Five teenagers in school uniforms hold accordions. On the wall is a giant painting of the secret mountain hideout of their nation’s founder, Kim Il-sung. Small red stickers on their instruments mark them as gifts from Kim Jong-il.
Yes, this is North Korea. But as they grind their accordions into song, what comes out is no somber ode to either of the late leaders. Instead, as more than 1.5 million YouTube viewers already know, it’s one of the poppiest of 1980s pop songs, A-ha’s “Take on Me.”
The three young men and two women perform with gusto, swaying to the music, tapping their accordions and clapping their hands overhead. Their catchy cover, recorded in December, became a sensation as it challenged the world’s preconceptions about North Koreans.
After taking their arrangement to Norway to perform at an Arctic arts festival, lead player Choe Hyang-hwa and fellow band members gave The Associated Press a peek into their lives at the Kumsong school in Pyongyang.
Outside, a gaggle of students marched across the school yard in twos, arms thrown around one another and lunch pails swinging from their hands. They walked past a huge mosaic depicting North Korea’s founder, Kim Il-sung, and his son and successor, Kim Jong-il, with students working at computer terminals.
Inside, one young woman received a private lesson on the kayagum, a traditional Korean stringed instrument, while her teacher played a traditional drum called a janggo.
Elsewhere, students in a classroom with portraits of the two late leaders above the blackboard sat hunched over scores, tapping fingers and pencils as they practiced singing classical European songs.
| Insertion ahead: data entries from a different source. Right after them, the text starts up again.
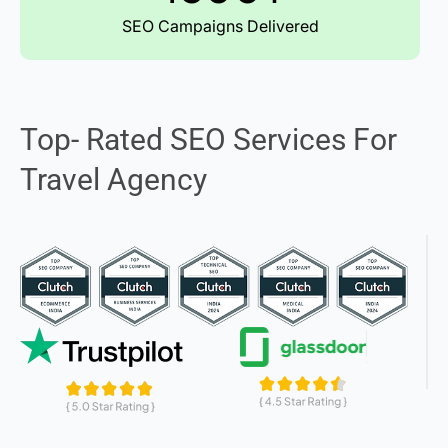
SEO Campaigns Delivered
Top- Rated SEO Services For
Travel Agency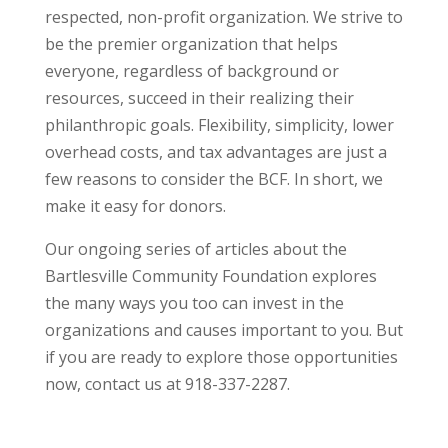
respected, non-profit organization. We strive to
be the premier organization that helps
everyone, regardless of background or
resources, succeed in their realizing their
philanthropic goals. Flexibility, simplicity, lower
overhead costs, and tax advantages are just a
few reasons to consider the BCF. In short, we
make it easy for donors.
Our ongoing series of articles about the
Bartlesville Community Foundation explores
the many ways you too can invest in the
organizations and causes important to you. But
if you are ready to explore those opportunities
now, contact us at 918-337-2287.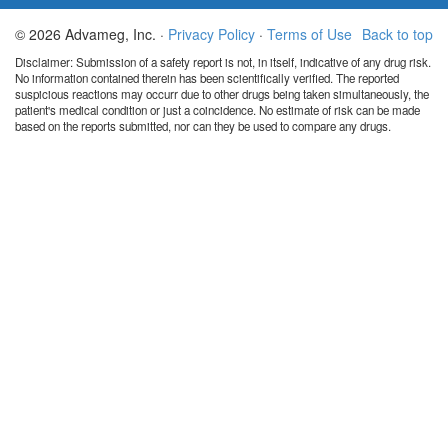
© 2026 Advameg, Inc. ·
Privacy Policy
·
Terms of Use
Back to top
Disclaimer: Submission of a safety report is not, in itself, indicative of any drug risk.
No information contained therein has been scientifically verified. The reported
suspicious reactions may occurr due to other drugs being taken simultaneously, the
patient's medical condition or just a coincidence. No estimate of risk can be made
based on the reports submitted, nor can they be used to compare any drugs.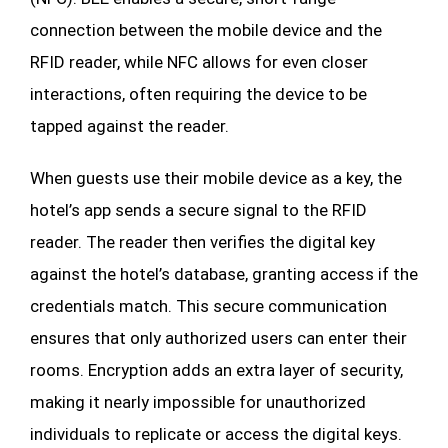
connection between the mobile device and the
RFID reader, while NFC allows for even closer
interactions, often requiring the device to be
tapped against the reader.
When guests use their mobile device as a key, the
hotel’s app sends a secure signal to the RFID
reader. The reader then verifies the digital key
against the hotel’s database, granting access if the
credentials match. This secure communication
ensures that only authorized users can enter their
rooms. Encryption adds an extra layer of security,
making it nearly impossible for unauthorized
individuals to replicate or access the digital keys.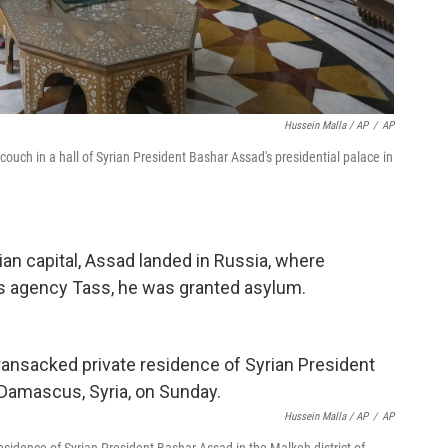
Hussein Malla / AP
/
AP
 couch in a hall of Syrian President Bashar Assad's presidential palace in
ian capital, Assad landed in Russia, where
s agency Tass, he was granted asylum.
Hussein Malla / AP
/
AP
And then there was the “Take on Me” quintet, who happily took up their seats on white stools to re-enact their famous performance. Most North Koreans don’t have access to YouTube because of tight government restrictions.
Lead accordionist Choe, a 17-year-old army officer’s daughter from the border city of Kaesong, said the students studied in the morning and then practiced the accordion in the afternoon. In one classroom, they gathered around a laptop computer with scores and notebooks. Later, one student chatted on a cell phone as the rest passed around plates of food: Tofu, sausages, boiled eggs and oranges.
Norwegian artist Morten Traavik, who recorded the video during a trip to the school, said the performance hinted at how much outsiders did not know about North Koreans.
“For many, it is a revelation that North Koreans open up and play Western pop music with such great joy,” he said last month. “My idea is to challenge our perceptions of North Koreans, which are extremely negative and stigmatized. Like other people, they are proud of their country and nature.”
Traavik invited the ensemble to an arts festival last month in Kirkenes, on Norway’s Arctic border with Russia.
As the group performed, 250 Norwegian border guards holding colored flipboards created a small-scale version of the giant human mosaics performed at the Arirang “mass games” in Pyongyang — but with polar bears and reindeer herders.
The audience was “greatly impressed and marveled at us, saying that young schoolchildren play the accordions very well,” 15-year-old accordionist Kim Chon-ryong said.
“At that time, I once again felt proud, and confident in myself, as a student of ‘army-first’ [North] Korea,” he said, repeating a phrase used to describe late leader Kim Jong-il’s military-focused rule. The trip to Norway, “far from our fatherland,” was the students’ first abroad, Kim said.
Kumsong School, not far from the cottage where Kim Il-sung was born, is one of North Korea’s most famous institutes for the arts and sciences.
Students are selected from cities and villages across the nation to study, accordion instructor Im Yu-sun said. Four of the students who traveled to Norway hail from small provincial towns outside Pyongyang, she said.